I think freeing up from these limits makes sense. But it feels difficult to let go. To stop perceiving myself as such and such, to try something completely new.
Pain
I’m afraid of pain since my early childhood.
I’m a dark something karate belt owner. It’s violet or green, whatever is better, I won’t recall. I spent 5 or so years of endless practice, missing a couple of trainings over all these years. I attended only one competition, because we had no money for that, and I never asked my mum about this privilege. She kept telling me I don’t need it, and I should stop. I quit after some serious trauma (100 push-ups within one attempt). I couldn’t bend my primary right hand for months. But I quit because she finally broke me. It’s her money who paid for me, after all. Who am I to ask this woman for something?
I could make this conclusion hundreds of push-ups is something dangerous to do. But It’s not. It’s dangerous to do only if you had no training. Some ten years later I did hundreds of push-ups within one training session, without any trainer, completely on my own. I had over hundred of push-ups within one attempt, and I had five or six of them with two minutes rests. It’s half a thousand of push-ups within 15 minutes. It’s pretty impressive! But I never thought of it up to this very moment. It’s over ten years since then by now.
Back then, I embraced physical pain. It’s been so difficult mentally, I thought if I’d die doing this, I don’t mind. I wanted to feel physical pain, and for it to be louder than my other pain. It wasn’t, but I was at the peak of my physical health. Hell, I was strong!
That one competition. I was so terrified of that fat guy I duelled with! I was fat too, but I was the lightest of my mass. He was very slow to move. Yet, I lost because I had no experience in competitions. And I was afraid. Of him, of pain. Of myself too, probably.
But back in school, there were guys who tried to beat me. And hell, I could crippled them! In a real fight, I wasn’t even afraid, I was so angry, I knew I could kill. I had no stoppers in me. I did my very best to not end up in fucking Russian prison. Otherwise, I’d surely kill some Russians during my school years. I won’t even regret it by now. (Not that it’s too late to start killing Russians, you know. They are attacking us here, after all. Fucking slaves.)
But my point is. I’ve been afraid of pain as long as I can remember myself. My pain tolerance is very low, even the smallest amount of pain feels very intense. (I won’t be able to give birth, you women may despise me for it. But you know what! I’m not going to go through labours, sorry!)
However, I like pain.

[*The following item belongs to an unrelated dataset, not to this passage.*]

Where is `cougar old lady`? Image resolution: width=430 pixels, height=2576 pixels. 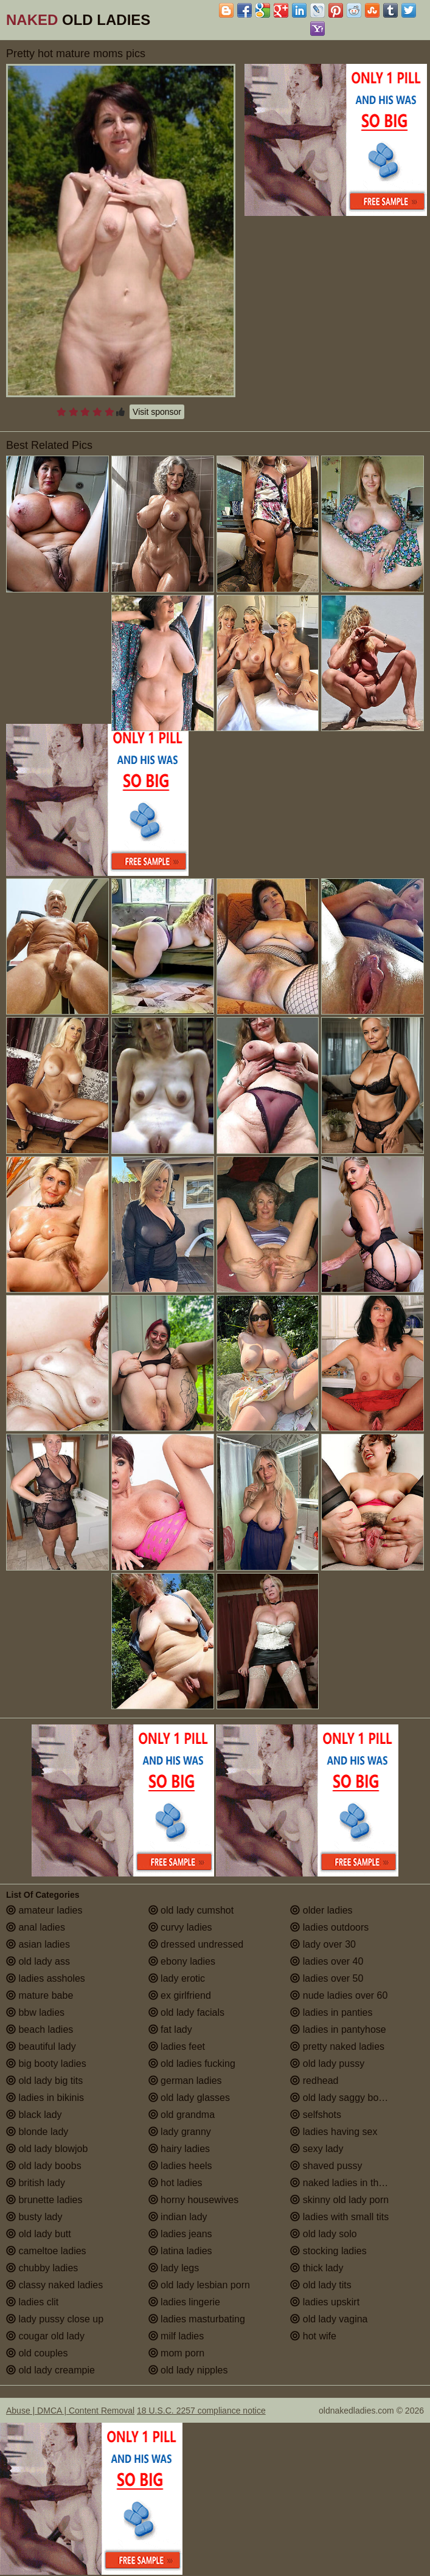
cougar old lady is located at coordinates (45, 2336).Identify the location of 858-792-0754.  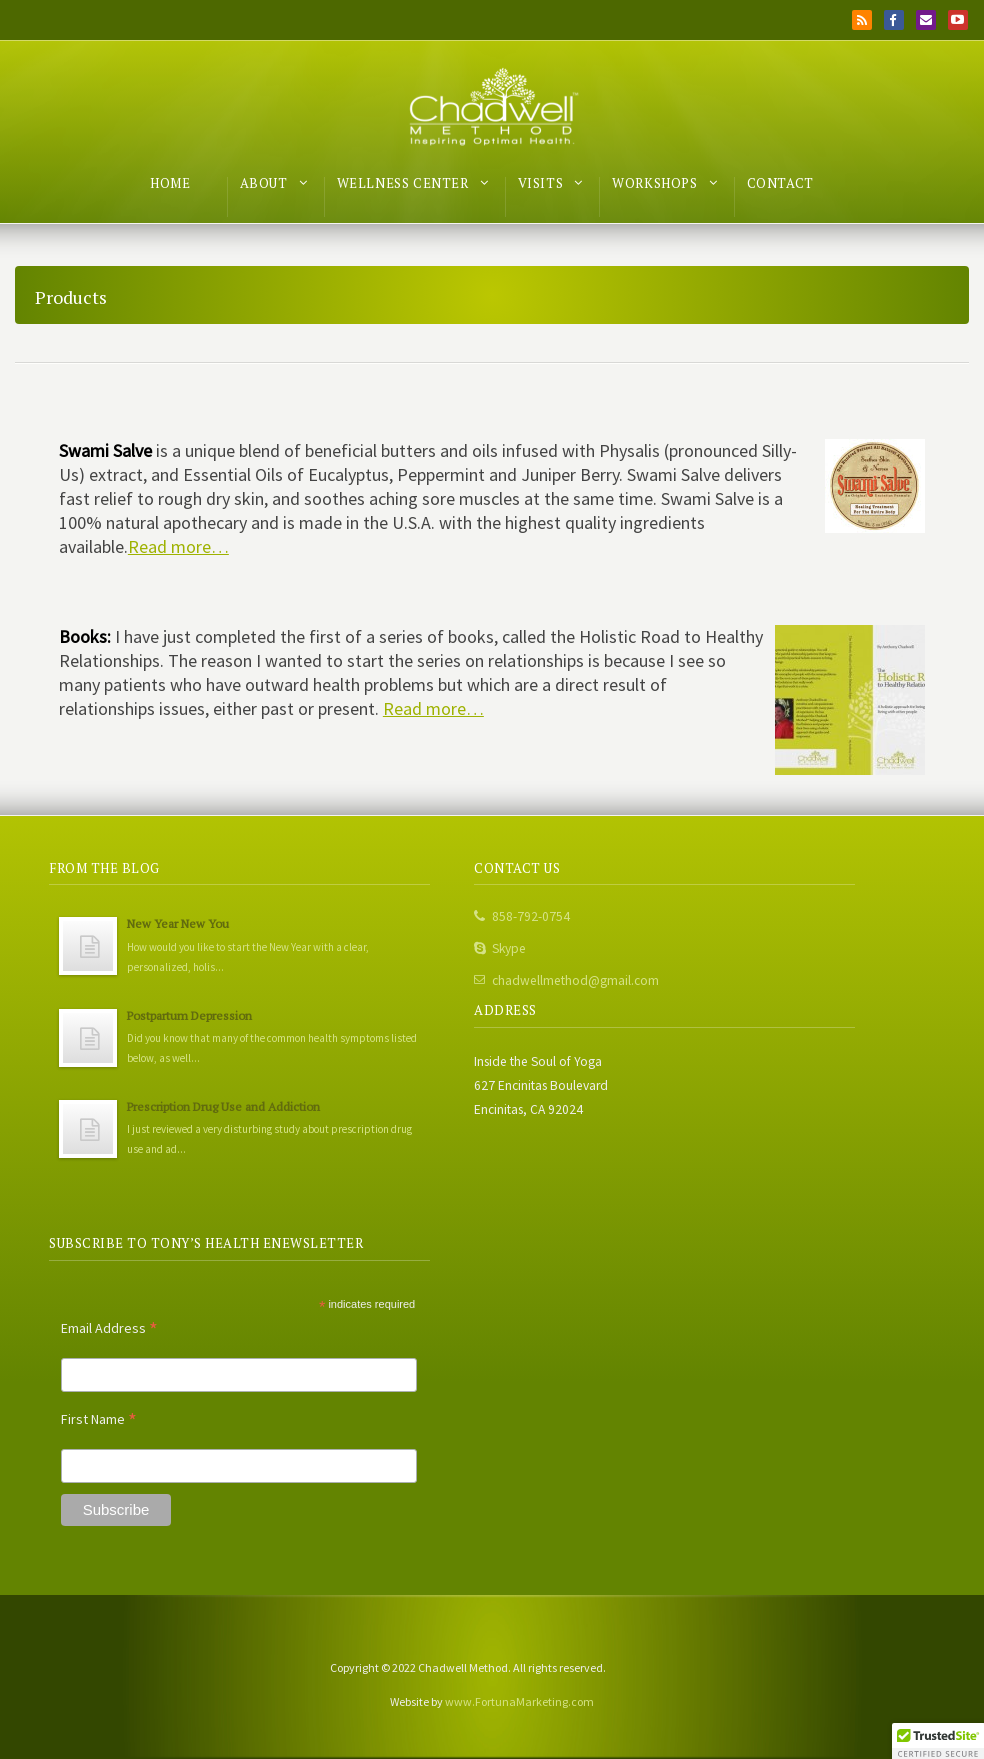
(531, 916).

Not in a masochistic way, that’s not what I mean. Well, not sexually, I mean. Rather, I like muscle pain. I’m not a body builder, and my 35 yo body is rather disgusting at this point. Even by my body positive low standards.
Yet, I think that’s something stemming from not knowing thyself well enough.
So, again. With this clumsy attempt at thinking, I think, I’d like to find some algorithm, to build some system of discarding old beliefs, and rebuild.
Sometimes, I just feel it within hands reach—
So we beat on, boats against the current, borne back ceaselessly into the past.
Took me an hour to write this from my iPhone. Should have taken my MacBook, and be done with this within 15 minutes instead.